6. Ancaman pidana terhadap kegiatan penyadapan adalah sebagaimana diatur dalam Pasal 56 UU Telekomunikasi yaitu penjara maksimal 15 tahun penjara dan Pasal 47 UU ITE yaitu penjara maksimal 10 tahun penjara dan atau denda paling banyak Rp 800.000.000,-

7. Memang benar, bahwa misi diplomatik asing dimungkinkan untuk memperoleh kekebalan diplomatik sebagaimana diatur dalam UU No. 37 Tahun 1999 tentang Hubungan Luar Negeri, seperti disebutkan pada Pasal 16, yang menyebutkan, bahwa pemberian kekebalan, hak istimewa, dan pembebasan dari kewajiban tertentu kepada perwakilan diplomatik dan konsuler, misi khusus, perwakilan Perserikatan Bangsa-Bangsa, perwakilan badan-badan khusus Perserikatan Bangsa-Bangsa, dan organisasi internasional lainnya, dilakukan sesuai dengan peraturan perundang-undangan nasional serta hukum dan kebiasaan internasional. Namun demikian, masih di UU tersebut, pada Pasal 17 disebutkan ayat (1) bahwa berdasarkan pertimbangan tertentu, Pemerintah Republik Indonesia dapat memberikan 
pembebasan dari kewajiban tertentu kepada pihak-pihak yang tidak ditentukan dalam Pasal 
16 dan ayat (2) pemberian pembebasan sebagaimana dimaksud dalam ayat (1) dilaksanakan berdasar pada 
peraturan perundang-undangan nasional. Penjelasan Pasal 17 tersebut di antaranya disebutkan, bahwa pembebasan dari kewajiban tertentu kepada pihak-pihak yang tidak disebutkan dalam Pasal 16 hanya dapat diberikan oleh pemerintah atas dasar kasus demi kasus, demi kepentingan nasional, dan tidak bertentangan dengan peraturan perundang-undangan nasional. Dengan demikian, pemberian imunitas tersebut tidak boleh bertentangan dengan UU yang ada. Sehingga dalam hal ini, jika dugaan pelanggaran penyadapan oleh Australia melalui misi diplomatiknya telah dibuktikan, maka imunitas tersebut dapat dianggap bertentangan dengan UU yang berlaku, dalam hal ini UU Telekomunikasi dan UU ITE.
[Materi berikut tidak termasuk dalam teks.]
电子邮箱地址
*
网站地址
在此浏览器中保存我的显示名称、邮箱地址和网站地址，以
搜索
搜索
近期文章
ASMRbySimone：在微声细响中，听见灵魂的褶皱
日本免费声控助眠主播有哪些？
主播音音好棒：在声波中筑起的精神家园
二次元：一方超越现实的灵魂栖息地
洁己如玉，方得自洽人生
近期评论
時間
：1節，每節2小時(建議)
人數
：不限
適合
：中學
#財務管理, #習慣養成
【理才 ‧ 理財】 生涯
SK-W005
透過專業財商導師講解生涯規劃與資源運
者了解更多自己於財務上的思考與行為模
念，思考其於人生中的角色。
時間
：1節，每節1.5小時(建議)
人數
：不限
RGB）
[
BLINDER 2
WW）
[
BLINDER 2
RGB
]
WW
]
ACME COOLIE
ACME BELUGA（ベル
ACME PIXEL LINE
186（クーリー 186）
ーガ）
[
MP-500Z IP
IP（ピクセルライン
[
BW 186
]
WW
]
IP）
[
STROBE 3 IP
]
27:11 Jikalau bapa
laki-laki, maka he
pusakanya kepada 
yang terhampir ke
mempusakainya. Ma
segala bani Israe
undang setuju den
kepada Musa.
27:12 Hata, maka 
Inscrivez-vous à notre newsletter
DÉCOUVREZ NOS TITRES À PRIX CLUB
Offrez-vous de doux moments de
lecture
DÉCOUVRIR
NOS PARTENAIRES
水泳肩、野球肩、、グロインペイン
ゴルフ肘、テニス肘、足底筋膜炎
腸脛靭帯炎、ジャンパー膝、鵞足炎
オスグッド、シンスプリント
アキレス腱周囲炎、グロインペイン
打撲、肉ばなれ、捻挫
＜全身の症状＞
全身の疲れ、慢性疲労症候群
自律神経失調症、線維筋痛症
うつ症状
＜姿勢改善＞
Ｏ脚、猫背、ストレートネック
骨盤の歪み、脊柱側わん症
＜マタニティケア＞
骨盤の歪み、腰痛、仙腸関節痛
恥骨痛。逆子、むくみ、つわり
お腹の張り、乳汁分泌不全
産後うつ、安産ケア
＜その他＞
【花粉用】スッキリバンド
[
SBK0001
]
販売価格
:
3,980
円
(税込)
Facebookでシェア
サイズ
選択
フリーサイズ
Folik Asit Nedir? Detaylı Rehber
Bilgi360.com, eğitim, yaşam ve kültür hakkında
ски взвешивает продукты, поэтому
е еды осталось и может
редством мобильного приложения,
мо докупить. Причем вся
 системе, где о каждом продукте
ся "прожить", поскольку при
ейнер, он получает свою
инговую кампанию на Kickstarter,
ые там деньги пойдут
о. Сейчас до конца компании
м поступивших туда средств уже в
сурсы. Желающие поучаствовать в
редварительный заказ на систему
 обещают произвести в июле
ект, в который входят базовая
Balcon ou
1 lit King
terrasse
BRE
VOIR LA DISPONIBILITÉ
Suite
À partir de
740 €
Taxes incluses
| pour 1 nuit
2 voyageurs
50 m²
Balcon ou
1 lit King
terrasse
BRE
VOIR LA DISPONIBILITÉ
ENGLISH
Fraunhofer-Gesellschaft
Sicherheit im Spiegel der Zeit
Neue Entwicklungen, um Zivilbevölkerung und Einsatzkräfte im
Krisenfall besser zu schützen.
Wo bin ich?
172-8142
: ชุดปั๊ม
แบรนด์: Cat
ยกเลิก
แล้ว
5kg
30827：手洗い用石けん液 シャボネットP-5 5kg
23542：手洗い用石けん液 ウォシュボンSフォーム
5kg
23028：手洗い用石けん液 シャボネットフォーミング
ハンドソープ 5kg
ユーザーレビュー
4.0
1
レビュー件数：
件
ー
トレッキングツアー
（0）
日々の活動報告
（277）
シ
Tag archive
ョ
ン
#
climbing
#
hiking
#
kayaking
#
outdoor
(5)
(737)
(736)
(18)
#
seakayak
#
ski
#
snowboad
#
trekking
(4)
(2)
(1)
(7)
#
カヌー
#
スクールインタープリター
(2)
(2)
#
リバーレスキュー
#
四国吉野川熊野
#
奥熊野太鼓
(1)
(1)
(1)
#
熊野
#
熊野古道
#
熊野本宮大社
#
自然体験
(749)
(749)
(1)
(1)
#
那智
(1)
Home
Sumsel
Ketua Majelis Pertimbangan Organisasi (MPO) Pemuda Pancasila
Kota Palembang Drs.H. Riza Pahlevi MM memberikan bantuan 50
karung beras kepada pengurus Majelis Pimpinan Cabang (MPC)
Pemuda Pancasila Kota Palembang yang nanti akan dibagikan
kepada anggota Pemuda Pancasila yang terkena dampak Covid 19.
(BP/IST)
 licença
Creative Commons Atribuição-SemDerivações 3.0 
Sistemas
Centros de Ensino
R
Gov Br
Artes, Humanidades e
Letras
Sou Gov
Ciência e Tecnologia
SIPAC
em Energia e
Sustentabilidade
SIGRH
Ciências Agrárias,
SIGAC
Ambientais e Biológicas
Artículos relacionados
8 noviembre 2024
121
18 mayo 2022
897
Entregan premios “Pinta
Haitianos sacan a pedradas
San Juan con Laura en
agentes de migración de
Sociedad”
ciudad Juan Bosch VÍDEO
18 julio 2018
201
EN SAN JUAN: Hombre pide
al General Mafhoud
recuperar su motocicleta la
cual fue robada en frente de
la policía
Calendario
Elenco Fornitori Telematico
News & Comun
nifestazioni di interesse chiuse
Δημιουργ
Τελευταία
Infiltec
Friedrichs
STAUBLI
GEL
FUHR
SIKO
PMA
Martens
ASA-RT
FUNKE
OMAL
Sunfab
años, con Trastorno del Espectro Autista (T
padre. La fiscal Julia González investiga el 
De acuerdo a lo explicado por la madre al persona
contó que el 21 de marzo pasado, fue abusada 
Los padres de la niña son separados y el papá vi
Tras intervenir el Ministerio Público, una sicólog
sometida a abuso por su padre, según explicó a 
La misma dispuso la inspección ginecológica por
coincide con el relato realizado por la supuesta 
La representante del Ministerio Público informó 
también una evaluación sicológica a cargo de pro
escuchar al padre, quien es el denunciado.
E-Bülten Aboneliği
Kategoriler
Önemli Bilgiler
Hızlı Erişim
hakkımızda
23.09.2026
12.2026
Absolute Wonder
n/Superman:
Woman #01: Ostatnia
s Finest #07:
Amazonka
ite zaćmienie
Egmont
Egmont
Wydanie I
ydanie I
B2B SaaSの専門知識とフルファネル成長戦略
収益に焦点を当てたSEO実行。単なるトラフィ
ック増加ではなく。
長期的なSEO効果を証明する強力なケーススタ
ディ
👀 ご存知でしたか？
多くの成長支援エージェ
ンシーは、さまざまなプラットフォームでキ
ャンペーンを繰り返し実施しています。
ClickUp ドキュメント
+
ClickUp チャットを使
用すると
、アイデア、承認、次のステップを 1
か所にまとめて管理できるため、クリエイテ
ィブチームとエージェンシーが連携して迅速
8. Kementerian Kominfo sejauh ini berpandangan, bahwa kegiatan penyadapan tersebut belum terbukti dilakukan atas kerjasama dengan penyelenggara telekomunikasi di Indonesia. Namun jika kemudian terbukti, maka penyeleggara telekomunikasi yang bersangkutan dapat dikenai pidana yang diatur daam UU Tekomunikasi dan UU ITE.

9. Bahwasanya kegiatan penyadapan oleh Australia tersebut sangat mengusik kedaulatan dan nasionalisme Indonesia adalah benar. Namun demikian Kementerian Kominfo melalui siaran pers ini menghimbau agar kepada para hacker untuk tidak melakukan serangan balik kepada pihak Australia. Hal itu selain dapat berpotensi memperburuk situasi, tetapi juga justru berpotensi melanggar UU ITE.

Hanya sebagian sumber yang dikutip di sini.